Du moins c'est ce que je me plaît à croire...
© Mix, Ô Ma Prose
Je suis un guerrier
Chacun pour soi, je suis mon propre joker et ce n'est pas du jus d'orange qui me coule dans les veines, juste un 100% réactif, Nitroglycérine, ni trop lisse en rime par la force d'ecchymoses, je suis devenu un guerrier et ne baisse plus, ni les yeux, ni la garde.
Je suis un guerrier avec son propre code d'horreur, le cœur léger et l'arme lourde, le haut looké et le bas zooka, tous les sens aux aguets apens, un fusil sur chaque épaule, je m'emporte, flingue à tout va, dans des enchères à canon scié par la douleur.
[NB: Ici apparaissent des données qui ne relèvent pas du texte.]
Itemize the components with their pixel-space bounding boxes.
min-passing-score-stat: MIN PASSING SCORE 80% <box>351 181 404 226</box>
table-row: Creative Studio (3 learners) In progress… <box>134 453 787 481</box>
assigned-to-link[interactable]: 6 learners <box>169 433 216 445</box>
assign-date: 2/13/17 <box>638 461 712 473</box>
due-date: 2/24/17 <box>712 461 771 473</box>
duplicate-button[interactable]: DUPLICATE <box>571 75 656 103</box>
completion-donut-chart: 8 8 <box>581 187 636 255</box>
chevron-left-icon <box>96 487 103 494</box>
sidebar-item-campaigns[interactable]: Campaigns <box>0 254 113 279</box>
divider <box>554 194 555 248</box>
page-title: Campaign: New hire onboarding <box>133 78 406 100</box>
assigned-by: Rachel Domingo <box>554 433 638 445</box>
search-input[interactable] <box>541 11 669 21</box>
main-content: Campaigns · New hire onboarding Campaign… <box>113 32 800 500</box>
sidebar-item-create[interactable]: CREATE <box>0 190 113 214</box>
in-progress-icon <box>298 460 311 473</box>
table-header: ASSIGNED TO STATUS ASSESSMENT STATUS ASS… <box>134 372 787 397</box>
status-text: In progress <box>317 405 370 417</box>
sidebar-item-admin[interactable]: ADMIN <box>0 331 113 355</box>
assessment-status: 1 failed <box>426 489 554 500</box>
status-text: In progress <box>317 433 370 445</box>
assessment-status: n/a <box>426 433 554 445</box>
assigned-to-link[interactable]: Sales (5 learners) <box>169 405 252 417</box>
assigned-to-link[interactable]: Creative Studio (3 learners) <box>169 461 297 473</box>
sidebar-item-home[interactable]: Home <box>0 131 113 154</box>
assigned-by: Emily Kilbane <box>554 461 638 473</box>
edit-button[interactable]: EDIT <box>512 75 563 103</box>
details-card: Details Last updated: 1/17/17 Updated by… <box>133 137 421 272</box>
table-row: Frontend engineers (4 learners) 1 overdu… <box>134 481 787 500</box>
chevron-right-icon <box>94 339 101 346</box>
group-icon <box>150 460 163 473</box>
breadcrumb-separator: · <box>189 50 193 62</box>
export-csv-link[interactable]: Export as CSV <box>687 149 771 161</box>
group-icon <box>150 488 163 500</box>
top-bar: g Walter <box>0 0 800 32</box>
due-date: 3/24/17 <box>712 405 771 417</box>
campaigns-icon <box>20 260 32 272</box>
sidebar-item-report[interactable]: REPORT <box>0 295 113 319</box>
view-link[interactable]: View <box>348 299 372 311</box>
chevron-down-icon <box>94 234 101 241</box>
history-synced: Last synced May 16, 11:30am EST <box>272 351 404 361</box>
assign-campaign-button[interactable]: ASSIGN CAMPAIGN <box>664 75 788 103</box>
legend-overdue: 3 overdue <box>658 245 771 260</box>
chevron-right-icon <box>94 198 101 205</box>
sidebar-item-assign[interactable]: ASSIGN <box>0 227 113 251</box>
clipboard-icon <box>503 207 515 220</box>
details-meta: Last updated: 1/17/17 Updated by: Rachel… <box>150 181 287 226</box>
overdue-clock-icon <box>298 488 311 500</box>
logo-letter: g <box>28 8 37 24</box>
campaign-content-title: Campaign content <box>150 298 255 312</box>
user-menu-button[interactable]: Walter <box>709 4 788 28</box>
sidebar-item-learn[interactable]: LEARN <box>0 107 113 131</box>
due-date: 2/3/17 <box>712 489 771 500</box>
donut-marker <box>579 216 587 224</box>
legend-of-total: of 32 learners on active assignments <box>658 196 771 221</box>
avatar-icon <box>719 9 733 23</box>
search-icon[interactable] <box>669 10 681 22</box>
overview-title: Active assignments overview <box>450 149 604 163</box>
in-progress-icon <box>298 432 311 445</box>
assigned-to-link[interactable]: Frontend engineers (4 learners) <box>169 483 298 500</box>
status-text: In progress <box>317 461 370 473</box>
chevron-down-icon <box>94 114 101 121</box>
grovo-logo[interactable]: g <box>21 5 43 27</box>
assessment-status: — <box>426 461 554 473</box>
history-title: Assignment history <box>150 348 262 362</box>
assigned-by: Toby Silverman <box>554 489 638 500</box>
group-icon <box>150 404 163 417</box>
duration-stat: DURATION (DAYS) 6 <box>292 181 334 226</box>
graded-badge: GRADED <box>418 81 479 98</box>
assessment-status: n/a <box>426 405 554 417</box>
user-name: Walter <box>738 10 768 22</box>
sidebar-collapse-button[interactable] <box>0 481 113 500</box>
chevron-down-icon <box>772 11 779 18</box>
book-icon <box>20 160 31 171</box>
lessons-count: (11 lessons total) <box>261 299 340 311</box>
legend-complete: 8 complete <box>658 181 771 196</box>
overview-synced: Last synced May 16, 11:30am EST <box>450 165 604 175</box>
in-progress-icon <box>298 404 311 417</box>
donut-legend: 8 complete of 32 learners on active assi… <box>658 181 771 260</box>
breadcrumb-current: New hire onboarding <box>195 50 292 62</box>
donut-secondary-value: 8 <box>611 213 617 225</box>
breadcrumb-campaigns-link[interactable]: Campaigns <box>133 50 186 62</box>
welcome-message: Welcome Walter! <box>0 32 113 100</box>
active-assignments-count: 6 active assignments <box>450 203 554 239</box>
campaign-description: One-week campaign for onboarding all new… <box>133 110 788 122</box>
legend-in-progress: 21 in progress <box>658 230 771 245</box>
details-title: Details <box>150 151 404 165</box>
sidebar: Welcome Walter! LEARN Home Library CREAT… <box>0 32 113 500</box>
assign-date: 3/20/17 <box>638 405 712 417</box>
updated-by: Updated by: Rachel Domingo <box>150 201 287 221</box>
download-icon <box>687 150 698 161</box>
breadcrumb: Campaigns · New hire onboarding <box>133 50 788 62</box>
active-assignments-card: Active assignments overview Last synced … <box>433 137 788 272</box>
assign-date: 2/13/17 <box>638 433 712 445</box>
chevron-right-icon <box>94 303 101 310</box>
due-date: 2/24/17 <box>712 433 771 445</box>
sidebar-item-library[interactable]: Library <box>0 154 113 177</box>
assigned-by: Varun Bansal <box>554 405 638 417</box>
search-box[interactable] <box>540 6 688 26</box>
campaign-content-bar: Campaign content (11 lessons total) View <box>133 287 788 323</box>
Sans pitié, je vois, juge et frappe, réglant mes comptes sur le champ de bataille.
L'enfer de la guerre enterre mes chimères sous son calvaire éclair, jeu violent, jets de sang, jaillissements, gémissements, gens fait démons, méfaits déments, forfaits sans nom, mon art me mure dans mon armure, je bombe le torse, des mains se tendent, des yeux implorent, des os explosent, des têtes tombent et je prends mon pied. Mon agressif m'a fait régressif.
L'amer de la guerre lacère mon univers dans un tintamarre barbare. Le trac aux tripes, le choc des troupes, le cliquetis des armes, clic clac qu'on braque, souriez le pruneau va sortir, on se tire le portrait et l'on s'explose la gueule. Les balles fusent, les corps gisent, le sang gicle, les armes cinglent, les hommes stressent, les âmes crissent, les bombes twistent, les cas tombent et ne se relèvent pas.
Le nerf de la guerre ulcère ma chair de son salaire mortifère. Le déclic des guns dégomme des cliques, des claques aux civils en de si vils cloaques, des mines qui pètent et des peines qui minent, des types qui meurent en des tumeurs à l'éthique.
Je suis un guerrier, Je suis un guerrier, je suis la guerre, je suis un guerrier, je suis la guerre, Je suis un guerrier
Je suis la guerre, des G.I. tarés, des gars tués, des capturés, des corps murés, torturés, morts sous X, mets surprises de déments sous off, mal endémique endoctriné à coup de doctes rimes, dommages collatéraux, images qu'on colle à nos maux, mensonges colportés par les médias, je suis la guerre et je suis partout, enfoncée, effacée, informée, déformée, mal façon, sans pardon, sans passé et sans avenir, je suis la guerre, l'enfer, sans cœur, rancœur du fier, humeur du fiel, déchue du ciel, détruit des rêves, je suis déjà mort, zombie honnit, homme maudit, tome daubé,
Sans cerveau, je trucide les yeux clos, car si vraiment j'en avais un, je verrais et penserais suicide, suicide, suicide, suicide, suicide, suicide, suicide, suicide,
Qu'enfin la guerre s'autodétruise, seule!